One reason conservatives might oppose Prop 26
Why would conservatives in California oppose a proposition that supporters are calling the Stop Hidden Taxes initiative? Because it doesn't do a thing to address California's runaway spending and skyrocketing deficit. In fact, the nonpartisan Legislative Analyst's Office concluded it would add an additional $1 billion in transportation spending and General Fund costs to California's budget each year.
If conservatives have learned anything from eight years of George W. Bush- and the Tea Party's powerful influence might indicate that they have- it's that cutting taxes while increasing spending only plunges the government into more debt, and the taxpayer into more financial obligations down the road. That shouldn't be taken as blasphemy to the sacred Laffer Curve, which conservatives in the 1980s used to demonstrate that to a certain point, tax cuts will pay for themselves because of increased compliance with lower tax rates and the positive effect tax cuts have on growth for an economy, so that even though the government takes a smaller piece of the pie, it will be taking a piece of a bigger pie.
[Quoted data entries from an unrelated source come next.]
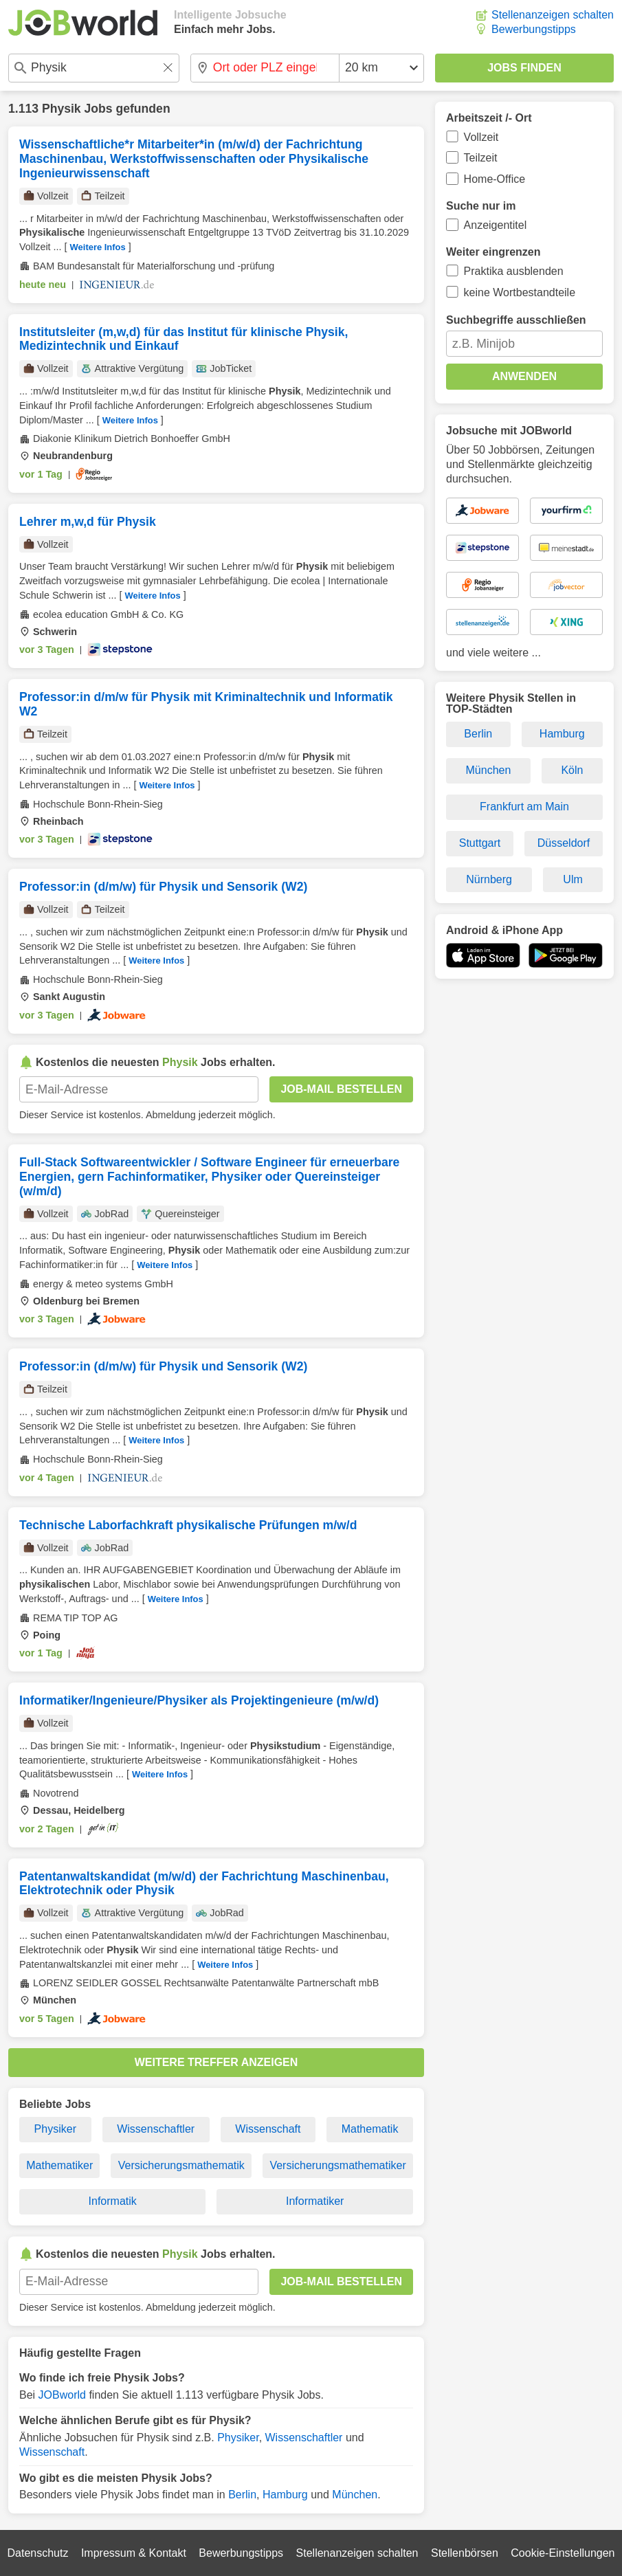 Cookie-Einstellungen (562, 2553)
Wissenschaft (267, 2129)
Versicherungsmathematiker (337, 2165)
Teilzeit (481, 158)
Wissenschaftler (156, 2129)
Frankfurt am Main (524, 806)
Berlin (242, 2494)
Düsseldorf (563, 843)
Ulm (572, 879)
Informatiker (315, 2201)
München (354, 2494)
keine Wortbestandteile (519, 292)
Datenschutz (37, 2553)
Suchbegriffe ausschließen (516, 320)
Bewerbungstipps (533, 29)
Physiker (55, 2129)
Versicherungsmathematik (181, 2165)
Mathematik (370, 2129)
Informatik (113, 2201)
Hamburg (285, 2494)
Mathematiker (59, 2165)
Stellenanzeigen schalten (552, 15)
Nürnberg (489, 879)
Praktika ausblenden (514, 271)
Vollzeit (481, 137)
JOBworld (62, 2395)
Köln (572, 770)
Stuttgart (479, 843)
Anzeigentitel (495, 225)
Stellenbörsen (464, 2553)
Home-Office (495, 179)
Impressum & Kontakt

While the Laffer Curve is theoretically robust and (many economists will argue) has multiple real-world examples of success, the operative words in the paragraph above are "to a certain point." At some point, it's frankly absurd to believe that you can keep cutting taxes while increasing spending and come out ahead- and with the outlandish amount that California's government is spending today, we are most certainly past that point.
And that is the ultimate rub with Proposition 26 to "Stop Hidden Taxes" -it simply does nary a thing about spending. One way or another, California taxpayers will be on the hook for every cent that its government spends or borrows to spend, and the more borrowing it does, the more taxpayers will have to fork over just to service the interest on all that debt. Trying to control taxes while ignoring spending simply forestalls the eventual pain, which only incentivizes more spending now and leads to more pain later. There's nothing conservative or responsible about such a state of affairs, and meanwhile, conservative voters and activists are duped into believing they are actually doing something about the size of Sacramento, and enlisted into a futile effort to attack the symptoms of a fiscal cancer, while ignoring its true causes.
So, even if the worst of the progressive opposition's accusations are completely false, and Proposition 26 will not at all protect big corporations from polluting or violating health and safety standards, conservatives still have a compelling reason to oppose it: Prop 26 pollutes the budget with a smokescreen to cover increased spending now at the cost of more economic hardship later, violates the health of California's job market, and threatens the safety of its children's future.
The only taxpayer-friendly policy is the one that cuts spending.